Learning from Turner

| Tags: Creativity

It may seem odd to illustrate the Studioriley blog with a painting from Turner but there is a reason. Turner was a serious innovator in two brilliant ways. Firstly he figured out how to paint the light rather than the object. This was a feat of imagination that bears witness to our capacity to create a world through our perceptions. My mother showed me this paining at the Whitworth Gallery in Manchester when I was a young teenager. I remember the feeling of amazement I felt. It inspired me to do well at art, the only subject I got consistently good grades in. The second is that he wanted to capture the experience not simply observe it from afar. The story goes that he had himself lashed to the mast of a boat in a storm in order to witness the storm at first hand. In order to document the experience you have to be in the experience. A good lesson that was restated by Robert Capa as the photographic axiom; “If your pictures are not good enough, you are not close enough”.

Turner is my favorite painter and, for me, his work sets up my love of photography. Photography is an art form that is about both experience and truth. Truth is, of course, relative, so photography explores the many perceptions on truth and by looking through many lenses we see reality, or at least we create a reality that can be meaningful to us. Photography must now be the single most popular art form in the world with cameras becoming applications on smart phones and millions of people creating reality everyday all over the world. It is easy to look at these images as simply pictures, all adding up to a Microsoftly simple and total picture of the world. But, as the filters on Instagram have shown us, a few simple tools and some constraints create a deeply satisfying and complex art form.

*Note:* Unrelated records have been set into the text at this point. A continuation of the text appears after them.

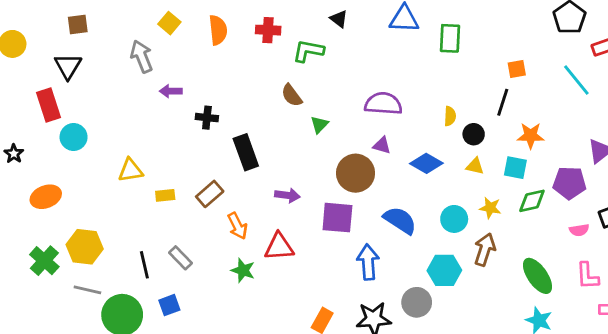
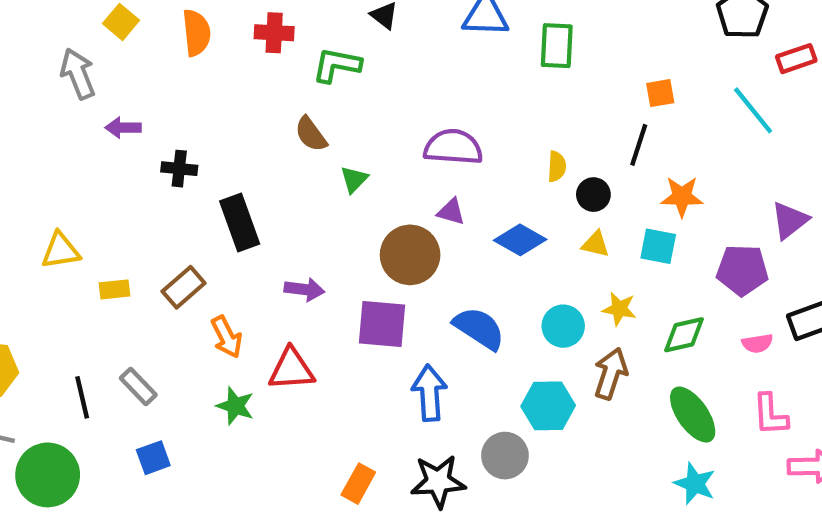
green diamond: (532, 201) -> (684, 335), moved
blue square: (169, 305) -> (153, 458), moved

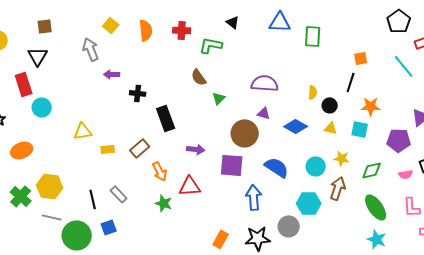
blue square: (153, 458) -> (109, 227), moved

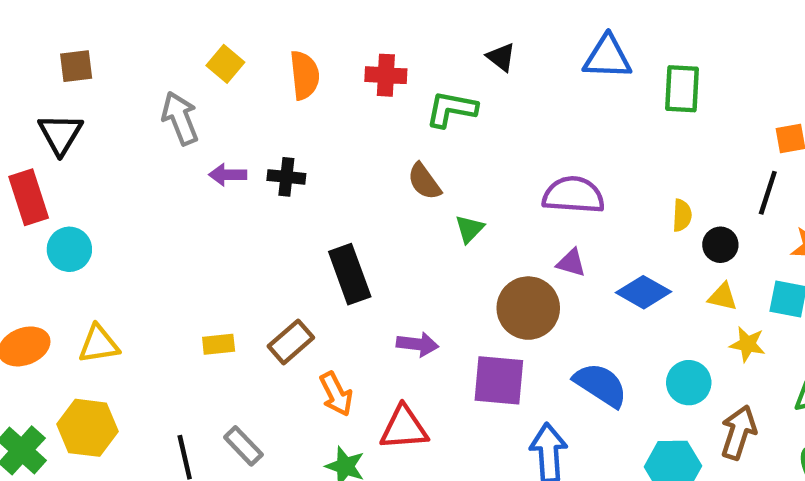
black cross: (138, 93) -> (286, 177), moved
yellow triangle: (83, 131) -> (99, 344), moved
yellow star: (342, 158) -> (748, 344), moved

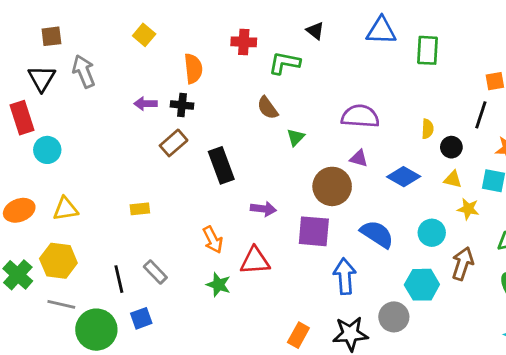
orange semicircle: (304, 75) -> (193, 69), moved
gray arrow: (180, 118) -> (84, 71), moved
brown rectangle: (291, 342) -> (174, 143), moved

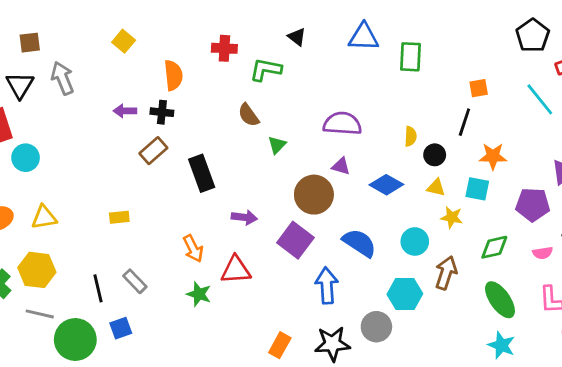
purple square: (314, 231) -> (295, 240), turned 32

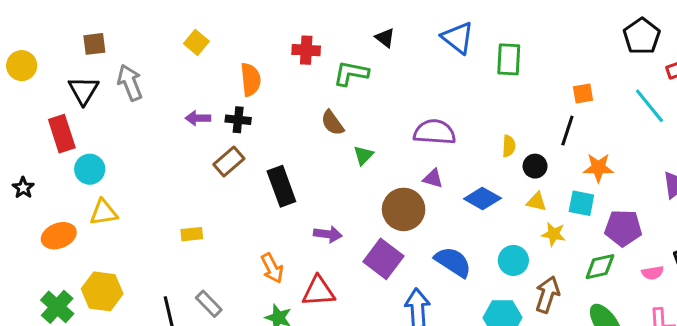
blue triangle: (364, 37) -> (458, 38), turned 36
purple pentagon: (533, 205) -> (623, 228), moved
yellow triangle: (44, 217) -> (104, 212), moved

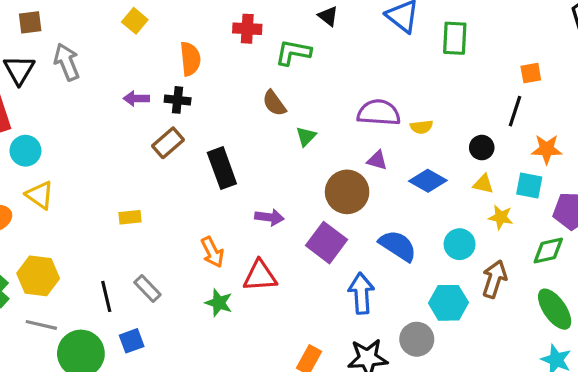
yellow semicircle: (509, 146) -> (422, 127), moved, turned 80
yellow triangle: (104, 212) -> (40, 195), turned 44

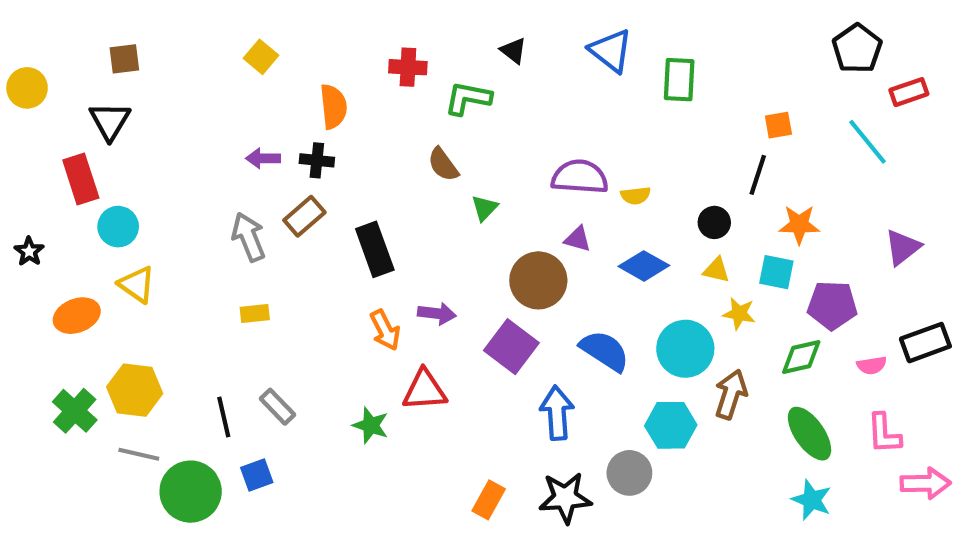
gray arrow: (67, 62) -> (249, 237), moved
cyan circle: (460, 244) -> (685, 349), size x1.4
orange arrow: (212, 252) -> (385, 330), moved

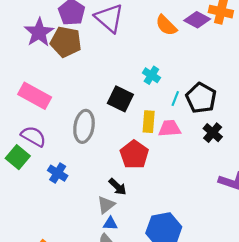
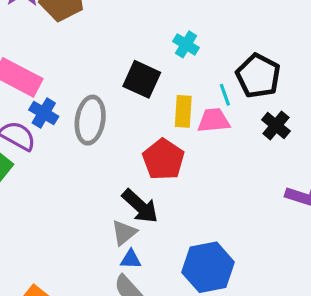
cyan line: (175, 98) -> (225, 95), moved, turned -40
blue cross: (58, 173) -> (44, 113), moved
black arrow: (118, 187) -> (140, 206), size x1.4

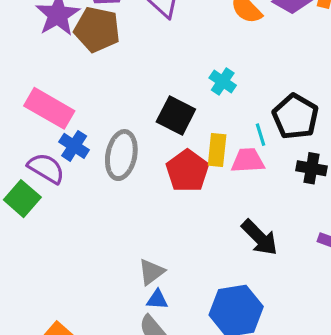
black cross: (276, 125) -> (312, 168), turned -32
red pentagon: (163, 159) -> (187, 171), moved
black arrow: (140, 206) -> (260, 237), moved

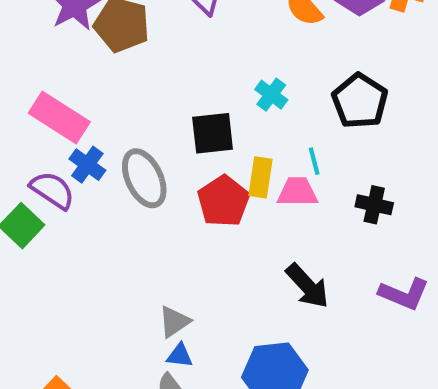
black square: (176, 115) -> (213, 133), turned -36
black pentagon: (295, 117) -> (360, 101), moved
gray ellipse: (121, 155) -> (144, 178), turned -39

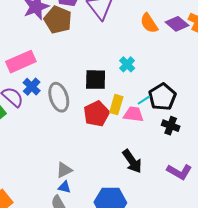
black pentagon: (360, 101) -> (162, 97), moved
pink rectangle: (59, 118) -> (21, 62), turned -64
cyan line: (314, 161) -> (144, 100), turned 64

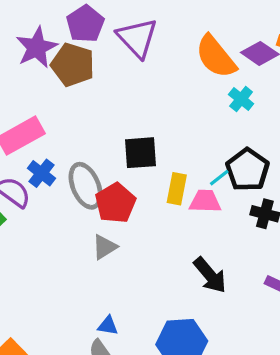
orange semicircle: (149, 23) -> (216, 57), size x1.4
cyan cross: (127, 64) -> (241, 99), moved
red pentagon: (96, 114) -> (115, 203), moved
gray triangle: (64, 170) -> (105, 247), moved

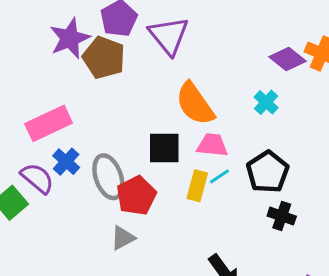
orange semicircle: (216, 57) -> (195, 104), moved
cyan line: (219, 178) -> (219, 176), moved
pink trapezoid: (205, 201) -> (212, 145), moved

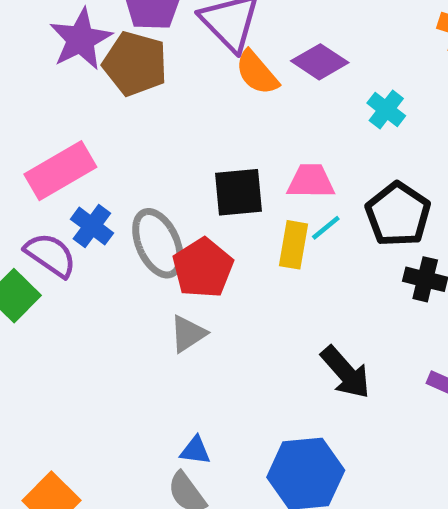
purple diamond: (287, 59) -> (320, 62), moved
orange semicircle: (195, 104) -> (257, 73), moved, size x0.7

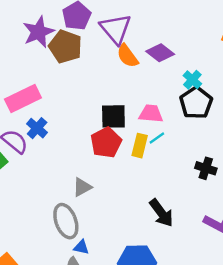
black pentagon: (398, 214) -> (196, 103), moved
gray ellipse: (158, 243) -> (66, 221), moved
red pentagon: (203, 268) -> (106, 143), moved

Todays Instagram Photographers are getting close and working with light, just like Turner. This is an art form that is also a universal language. Pretty powerful stuff as we transition to this new world of whatever it is going to be! We used to think of the internet as a huge library of knowledge. It may be that the most powerful knowledge is in our shared perceptions of reality, all adding up to some form of sensed universal truth. Turner would be pretty impressed!

The main image on our front page is “Slave Ship” by Turner. It depicts slave owners tossing dead and dying slaves into the ocean. Arts role as social provocateur remains critical as modern day photographers all over the world are demonstrating today.